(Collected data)
*** Begin section ***

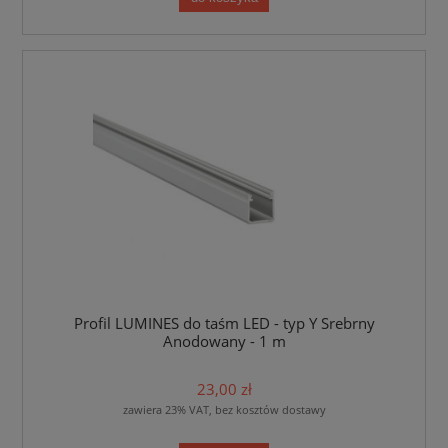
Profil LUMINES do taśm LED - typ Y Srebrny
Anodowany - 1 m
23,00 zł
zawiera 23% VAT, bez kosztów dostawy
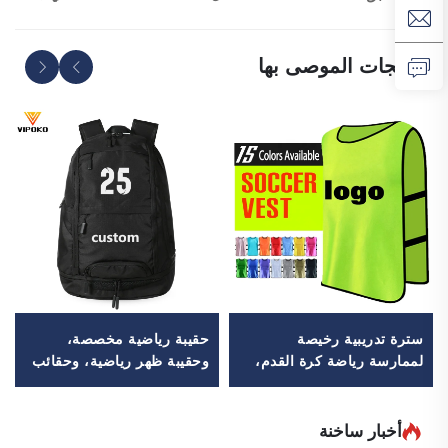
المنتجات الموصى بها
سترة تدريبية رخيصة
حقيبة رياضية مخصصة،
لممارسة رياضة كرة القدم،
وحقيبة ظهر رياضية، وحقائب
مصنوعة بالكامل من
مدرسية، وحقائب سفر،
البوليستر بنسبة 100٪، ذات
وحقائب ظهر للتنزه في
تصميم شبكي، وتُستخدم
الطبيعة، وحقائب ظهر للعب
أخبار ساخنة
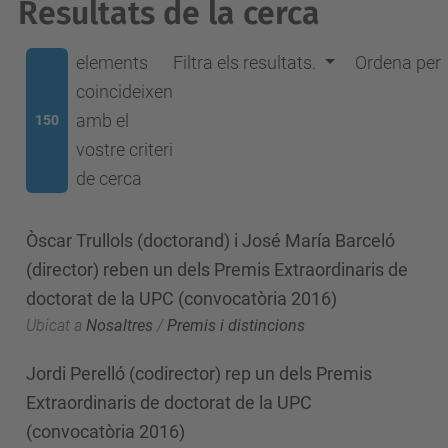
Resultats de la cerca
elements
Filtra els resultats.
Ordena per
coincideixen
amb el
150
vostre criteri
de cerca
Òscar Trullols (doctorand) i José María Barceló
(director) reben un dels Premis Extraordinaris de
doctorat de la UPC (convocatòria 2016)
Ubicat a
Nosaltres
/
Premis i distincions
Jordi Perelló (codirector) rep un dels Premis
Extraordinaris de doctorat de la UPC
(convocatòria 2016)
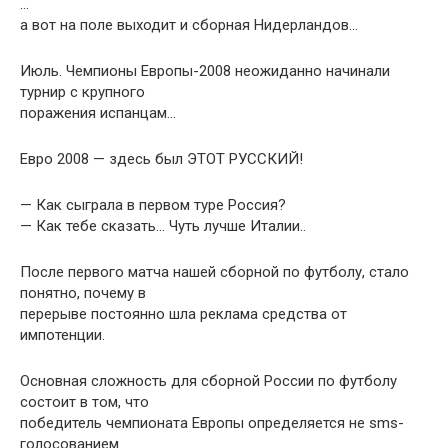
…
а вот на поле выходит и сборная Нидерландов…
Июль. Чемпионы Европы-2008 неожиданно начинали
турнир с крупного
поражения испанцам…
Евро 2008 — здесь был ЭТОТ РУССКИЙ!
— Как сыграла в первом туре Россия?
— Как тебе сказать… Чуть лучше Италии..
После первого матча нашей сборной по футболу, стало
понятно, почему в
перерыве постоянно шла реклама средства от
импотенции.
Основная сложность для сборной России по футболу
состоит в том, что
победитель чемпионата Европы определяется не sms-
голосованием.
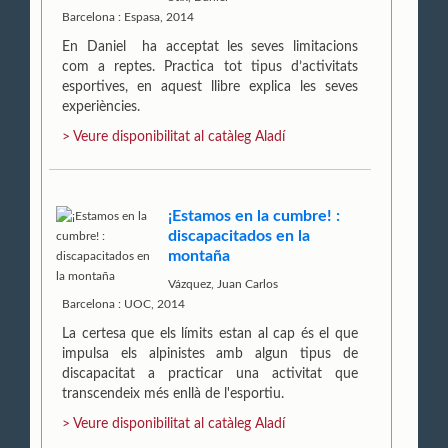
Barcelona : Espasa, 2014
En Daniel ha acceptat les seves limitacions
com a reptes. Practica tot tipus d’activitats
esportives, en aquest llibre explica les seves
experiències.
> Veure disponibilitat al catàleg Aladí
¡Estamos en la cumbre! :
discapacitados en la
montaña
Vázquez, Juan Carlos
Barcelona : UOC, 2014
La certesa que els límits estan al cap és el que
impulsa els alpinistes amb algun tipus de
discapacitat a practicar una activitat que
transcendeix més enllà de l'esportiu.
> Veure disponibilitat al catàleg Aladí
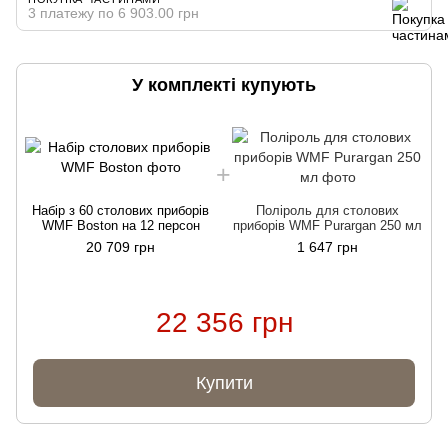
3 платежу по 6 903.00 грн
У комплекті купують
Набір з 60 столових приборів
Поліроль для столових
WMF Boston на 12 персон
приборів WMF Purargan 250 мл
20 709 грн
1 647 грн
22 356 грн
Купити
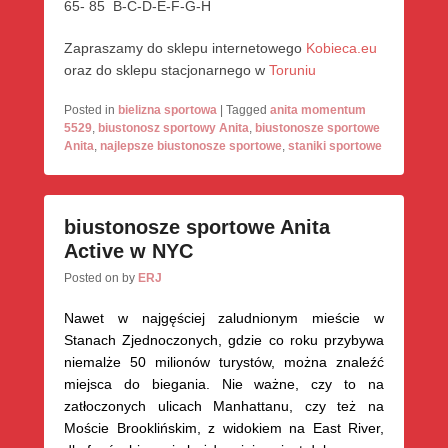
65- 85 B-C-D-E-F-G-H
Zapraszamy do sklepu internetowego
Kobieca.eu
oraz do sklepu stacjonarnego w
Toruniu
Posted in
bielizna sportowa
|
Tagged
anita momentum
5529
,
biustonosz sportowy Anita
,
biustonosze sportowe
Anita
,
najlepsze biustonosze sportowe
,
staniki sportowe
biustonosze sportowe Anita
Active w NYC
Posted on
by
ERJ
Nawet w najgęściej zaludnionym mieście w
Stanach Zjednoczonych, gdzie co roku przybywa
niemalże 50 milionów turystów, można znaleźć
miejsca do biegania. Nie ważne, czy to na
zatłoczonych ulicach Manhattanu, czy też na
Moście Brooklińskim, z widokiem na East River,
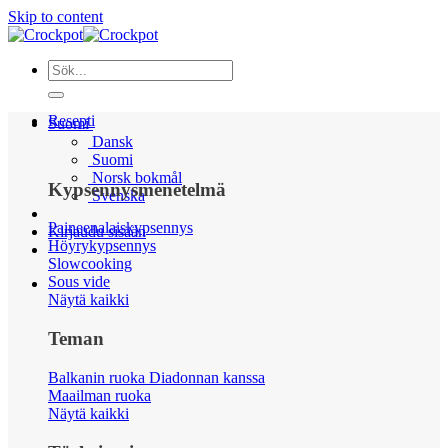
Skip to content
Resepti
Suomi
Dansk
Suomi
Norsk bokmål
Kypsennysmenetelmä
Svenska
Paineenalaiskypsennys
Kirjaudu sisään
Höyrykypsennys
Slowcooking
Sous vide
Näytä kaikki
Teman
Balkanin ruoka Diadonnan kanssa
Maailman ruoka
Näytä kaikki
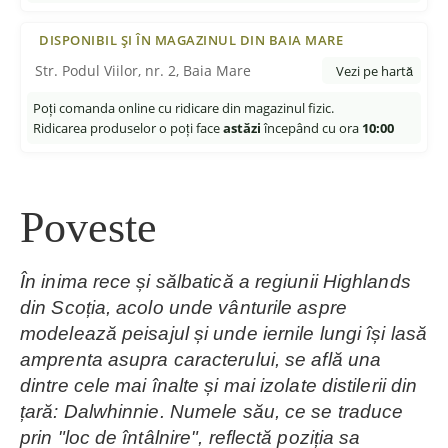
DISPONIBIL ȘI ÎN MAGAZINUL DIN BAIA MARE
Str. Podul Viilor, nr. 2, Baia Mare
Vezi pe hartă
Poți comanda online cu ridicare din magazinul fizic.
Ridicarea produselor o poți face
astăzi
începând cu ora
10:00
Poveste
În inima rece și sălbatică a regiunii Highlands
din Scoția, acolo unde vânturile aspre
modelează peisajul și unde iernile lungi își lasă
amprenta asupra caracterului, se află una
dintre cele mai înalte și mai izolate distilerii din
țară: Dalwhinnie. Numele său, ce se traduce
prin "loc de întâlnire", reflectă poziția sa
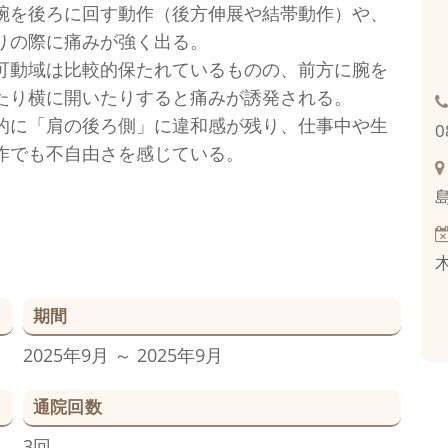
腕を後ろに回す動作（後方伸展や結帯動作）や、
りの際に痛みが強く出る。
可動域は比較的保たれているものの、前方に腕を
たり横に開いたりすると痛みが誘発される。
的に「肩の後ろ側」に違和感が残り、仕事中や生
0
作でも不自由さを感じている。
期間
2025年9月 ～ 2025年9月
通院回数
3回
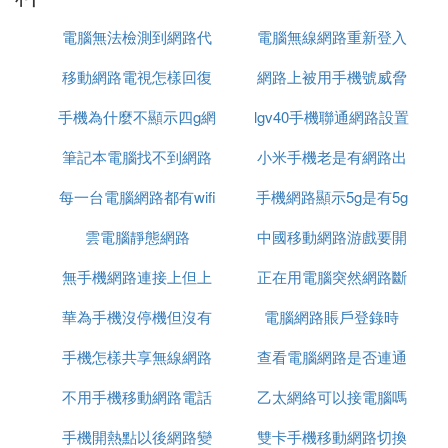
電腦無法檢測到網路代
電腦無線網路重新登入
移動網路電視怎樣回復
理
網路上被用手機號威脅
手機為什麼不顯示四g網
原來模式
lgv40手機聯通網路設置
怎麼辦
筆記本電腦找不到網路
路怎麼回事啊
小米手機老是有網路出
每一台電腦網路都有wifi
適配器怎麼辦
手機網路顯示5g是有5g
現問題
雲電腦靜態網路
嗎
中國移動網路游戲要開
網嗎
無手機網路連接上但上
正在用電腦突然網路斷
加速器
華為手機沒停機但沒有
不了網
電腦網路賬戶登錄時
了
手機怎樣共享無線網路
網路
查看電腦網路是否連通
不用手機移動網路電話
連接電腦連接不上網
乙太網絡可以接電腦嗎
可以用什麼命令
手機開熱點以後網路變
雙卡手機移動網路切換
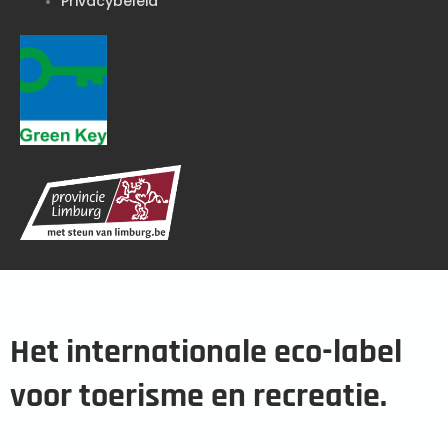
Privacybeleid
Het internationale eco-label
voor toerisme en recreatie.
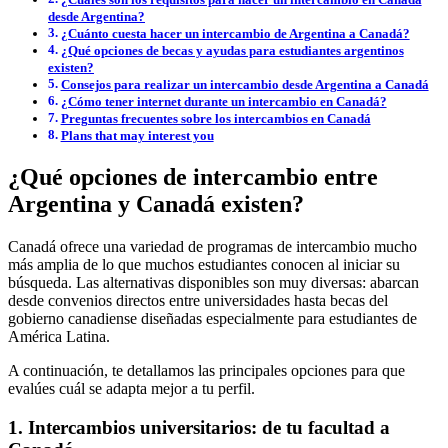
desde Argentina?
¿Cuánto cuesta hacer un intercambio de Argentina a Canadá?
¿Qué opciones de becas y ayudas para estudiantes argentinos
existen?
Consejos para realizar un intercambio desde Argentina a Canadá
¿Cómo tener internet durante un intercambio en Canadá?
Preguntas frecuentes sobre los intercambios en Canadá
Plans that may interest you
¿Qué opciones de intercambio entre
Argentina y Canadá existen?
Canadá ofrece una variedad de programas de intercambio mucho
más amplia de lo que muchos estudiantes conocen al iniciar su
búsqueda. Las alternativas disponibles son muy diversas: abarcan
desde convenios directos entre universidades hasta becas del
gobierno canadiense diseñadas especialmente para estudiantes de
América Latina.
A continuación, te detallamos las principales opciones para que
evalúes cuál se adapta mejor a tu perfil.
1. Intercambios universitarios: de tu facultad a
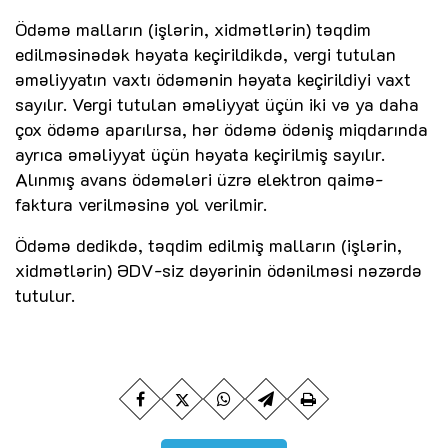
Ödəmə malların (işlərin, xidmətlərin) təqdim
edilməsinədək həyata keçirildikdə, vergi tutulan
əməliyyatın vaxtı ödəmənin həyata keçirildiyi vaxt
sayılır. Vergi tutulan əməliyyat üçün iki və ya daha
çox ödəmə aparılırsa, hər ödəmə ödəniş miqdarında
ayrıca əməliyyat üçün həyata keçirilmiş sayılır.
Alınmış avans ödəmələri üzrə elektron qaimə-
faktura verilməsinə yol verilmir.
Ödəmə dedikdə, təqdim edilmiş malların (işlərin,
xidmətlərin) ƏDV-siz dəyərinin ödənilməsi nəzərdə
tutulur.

*** End section ***

What you need to do: Given the word "Barcelona", show every line of the records that contains it.

Solution to this task:
Barcelona : Espasa, 2014
Barcelona : UOC, 2014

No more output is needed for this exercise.